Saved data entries
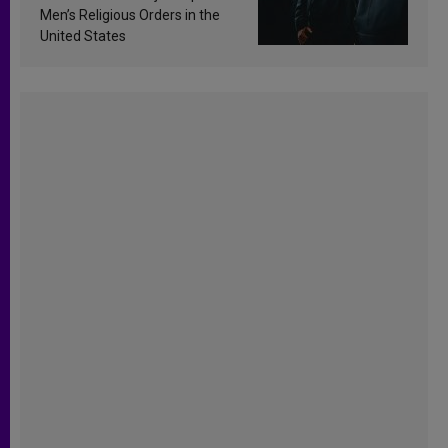
Men’s Religious Orders in the
United States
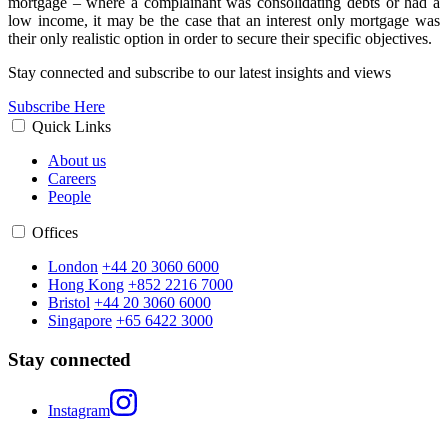
mortgage – where a complainant was consolidating debts or had a
low income, it may be the case that an interest only mortgage was
their only realistic option in order to secure their specific objectives.
Stay connected and subscribe to our latest insights and views
Subscribe Here
Quick Links
About us
Careers
People
Offices
London
+44 20 3060 6000
Hong Kong
+852 2216 7000
Bristol
+44 20 3060 6000
Singapore
+65 6422 3000
Stay connected
Instagram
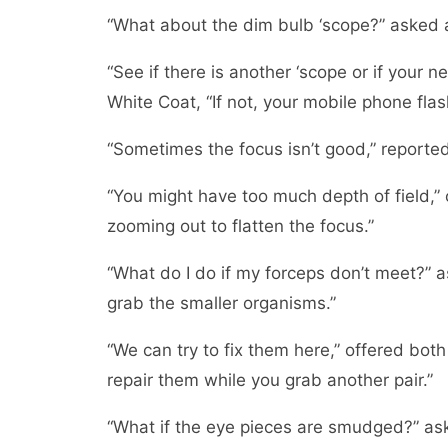
“What about the dim bulb ‘scope?” asked 
“See if there is another ‘scope or if your n
White Coat, “If not, your mobile phone flas
“Sometimes the focus isn’t good,” reporte
“You might have too much depth of field,”
zooming out to flatten the focus.”
“What do I do if my forceps don’t meet?” a
grab the smaller organisms.”
“We can try to fix them here,” offered both
repair them while you grab another pair.”
“What if the eye pieces are smudged?” as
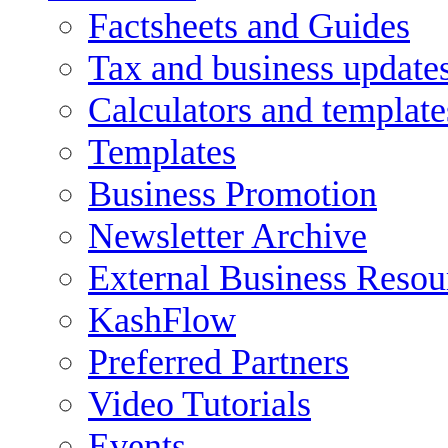
Factsheets and Guides
Tax and business update
Calculators and template
Templates
Business Promotion
Newsletter Archive
External Business Resou
KashFlow
Preferred Partners
Video Tutorials
Events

_Exercise brief_
Give again, exactly as written above, each line from the one that has "if my forceps" to the one that has "Newsletter Archive", both included; omit the pictures.

_Answer for the task_
“What do I do if my forceps don’t meet?” a
grab the smaller organisms.”
“We can try to fix them here,” offered both
repair them while you grab another pair.”
“What if the eye pieces are smudged?” as
Factsheets and Guides
Tax and business update
Calculators and template
Templates
Business Promotion
Newsletter Archive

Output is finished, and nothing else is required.